Appellant further asserts that the trial court abused its discretion in ordering her to pay any portion of the estate’s attorney’s fees. She argues that it was not necessary for the estate to hire an attorney; that his representation was inadequate; and that his request for fees was not supported by documentation. Unless otherwise contracted with the personal representative, heirs, or beneficiaries of an estate, compensation for an attorney who performs legal services for the estate is governed by Arkansas Code Annotated section 28-48-108(d)(2) (Supp.2009), based on the total market value of the real and personal property reportable. However, under subsection (d)(3), the court can determine that the schedule of fees is either excessive or insufficient under the circumstances and allow the attorney a fee commensurate with the value of the legal services provided. While there is no fixed formula in determining the excessiveness or insufficiency of attorney’s fees, courts should be guided by certain recognized factors including the following: the experience and ability of the attorney; the time and labor required to properly perform the legal services; the amount involved in the case and the results obtained; the novelty and difficulty of the issues; the customary fees for similar legal services in the locality; whether the fee is fixed or contingent; the time limitations imposed by the client; and the likelihood, if apparent to the client, that the employment will preclude other employment by the lawyer. Rollins v. Rollins, 94 Ark.App. 65, 224 S.W.3d 554 (2005). The reviewing court will usually defer to the superior perspective of the trial court in assessing the applicable factors. Id. The value of attorney’s fees rendered to an estate is primarily a factual determination to be |12made by the trial court, and we will not reverse its decision where it is not clearly erroneous. Id. A fee award for services rendered to an estate is a matter within the discretion of the trial court, and we will not reverse in the absence of an abuse of discretion. Morris v. Cullipher, 306 Ark. 646, 816 S.W.2d 878 (1991); Rollins v. Rollins, supra. In light of appellant’s consistent opposition to almost every act appellees took or asked permission to take, we cannot say that the trial court abused its discretion in awarding attorney’s fees to the estate.
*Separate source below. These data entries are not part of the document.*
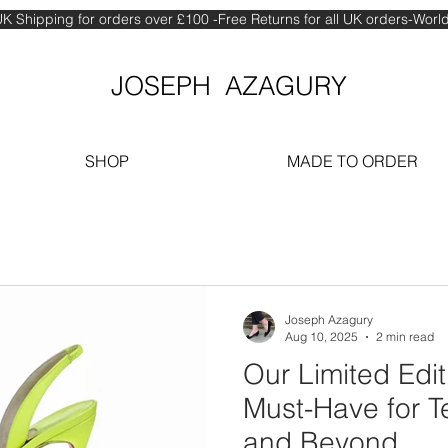
K Shipping for orders over £100 -Free Returns for all UK orders-Wor
JOSEPH AZAGURY
SHOP
MADE TO ORDER
Joseph Azagury
Aug 10, 2025
2 min read
Our Limited Edition Shoes Are a
Must-Have for T
and Beyond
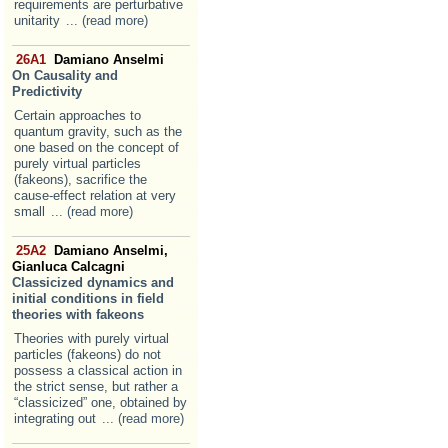
requirements are perturbative
unitarity
... (read more)
26A1
Damiano Anselmi
On Causality and
Predictivity
Certain approaches to
quantum gravity, such as the
one based on the concept of
purely virtual particles
(fakeons), sacrifice the
cause-effect relation at very
small
... (read more)
25A2
Damiano Anselmi,
Gianluca Calcagni
Classicized dynamics and
initial conditions in field
theories with fakeons
Theories with purely virtual
particles (fakeons) do not
possess a classical action in
the strict sense, but rather a
“classicized” one, obtained by
integrating out
... (read more)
Appellant ends her brief by claiming that the trial court abused its discretion in directing appellees to take the steps necessary to close the estate. The essence of appellant’s impassioned argument in this point is that the trial court should let this proceeding remain on the probate docket indefinitely while the parties resolve their problems. In light of the fact that Mr. Rice died four years ago, this argument is utterly without merit.
Affirmed.
PITTMAN and HART, JJ., agree.. Appellant lives in the homestead.